The accomplishments and potential for SP in education are exemplified by the NSF-sponsored Image Processing for Teaching (IPT) project developed at the University of Arizona, which has pioneered the use of digital image processing as a science and mathematics teaching tool for all grades, from upper elementary through college. Using state-of-the-art software, students and their teachers discover and explore in the same manner as scientists. In addition, the use of images avoids the language- and code-based way science has been traditionally introduced to students. Consequently, more students can be attracted to science and have an opportunity for meaningful participation and learning through exploration and discovery.
The IPT project provides unique constraints on the structure of the NII because it is evidently developing ways for more Americans to use more data in a meaningful and productive way than any other application. Specifically, the targeted user population is 50 million American school students and their teachers; the data include all scientific imaging data, comprising all two-dimensional digital arrays of data from the broad suite of instruments and experiments of recent and future research in all fields. Because most classrooms do not yet have viable access to the Internet, IPT materials and images have so far been distributed via CDROM. As some IPT teachers have found ways to access Internet, they have been able to add an extra dimension of exploration to their students' IPT activities.

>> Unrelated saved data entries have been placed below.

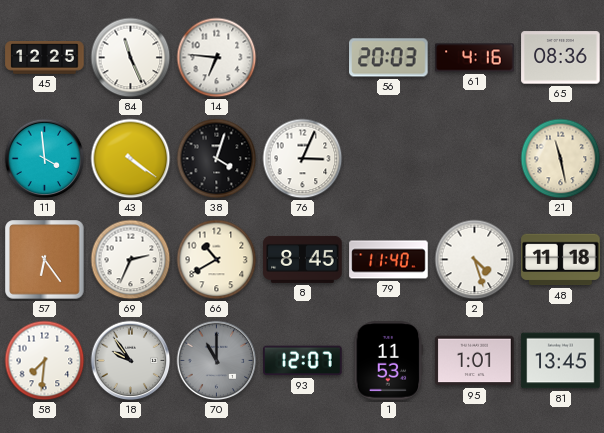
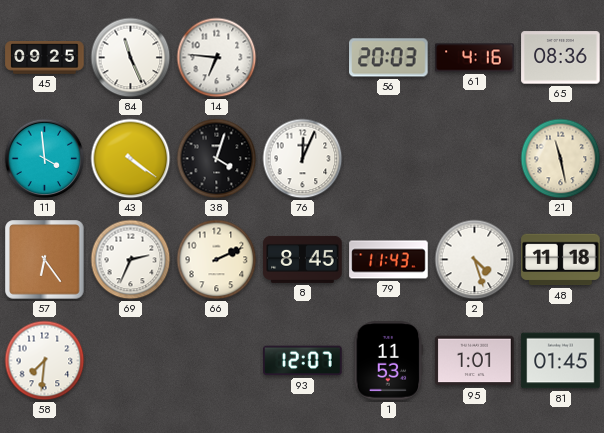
45: 12:25 -> 09:25
76: 3:04 -> 12:04
66: 10:40 -> 2:11
79: 11:40 -> 11:43
18: 9:54 -> none
70: 11:00 -> none
81: 13:45 -> 01:45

For example, several IPT curriculum units involve analysis of GEOS weather satellite imagery of hurricane systems and diurnal surface temperature variations. IPT CDROMs contain time-sequence data sets for these activities as well as supplemental image data for further exploration. Consider the extension of this activity that became possible when an IPT middle-school teacher on the Tohono O'odham reservation gained Internet access: His students were able to obtain same-hour satellite data for correlation with local weather conditions. By using Internet, the IPT activity was extended to a term-long project in weather prediction and satellite data interpretation.

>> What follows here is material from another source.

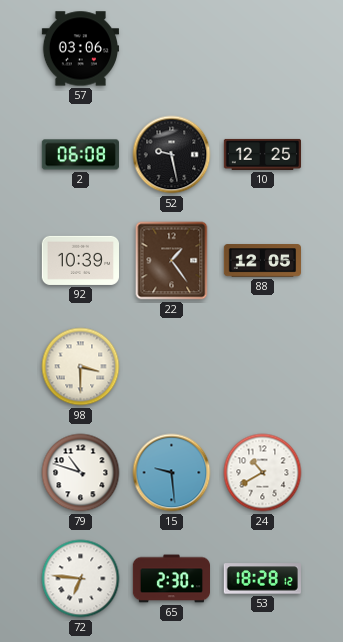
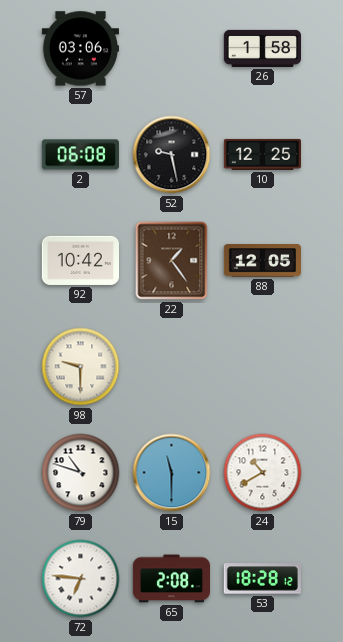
26: none -> 1:58
92: 10:39 -> 10:42
98: 3:30 -> 9:30
15: 9:29 -> 11:30
65: 2:30 -> 2:08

It is critical to recognize that simply making data accessible on the Internet is not enough to ensure that they will be used in education, even as classrooms begin to be connected. These data will only be broadly used by the K-12 educational community if the following support is provided:
IPT has already developed the infrastructure for broad dissemination of those essential components. Over 1000 teachers have taken at least five-day-long workshops in IPT at sites across the country; curriculum materials are available in CDROM form and allow for expansion by those students who have access to imaging data on the Internet; extensive follow-up support and out-reach are readily available through telephone and e-mail hotlines, conferences, newsletters, and school visits. Thus the IPT project serves as a full-scale model of successful implementation of massive widespread usage of the kinds of information that should be made available on the NII.
Another project exploring the use of image processing in education is entitled ``Mathematics Experiences Through Image Processing'' which focuses on the matter of motivating middle-school and high-school students to take mathematics seriously. Because typical American children are brought up today on television and video games, they are at home with images and easily attracted to activities involving special effects and visual transformations. A digital image, however, is not only a visual object but also a mathematical one, and the many mathematical operations on images have corresponding visual effects that are quite striking. As with the IPT project, the NII allows these learning experiences to benefit from fresh, authentic imagery from around the world, and it helps build connections between mathematics and ideas from other subjects, as called for in the National Council of Teachers of Mathematics' Curriculum and Evaluation Standards for School Mathematics. In the future, the NII can make servers available that can compute image transformations designed by student with high-resolution imagery, enhancing the mathematics/image-processing experiences that students get from their local PCs alone. In this way, the NII itself can contribute to the kind of mathematics education that future US citizens will need in order to be intelligent NII users.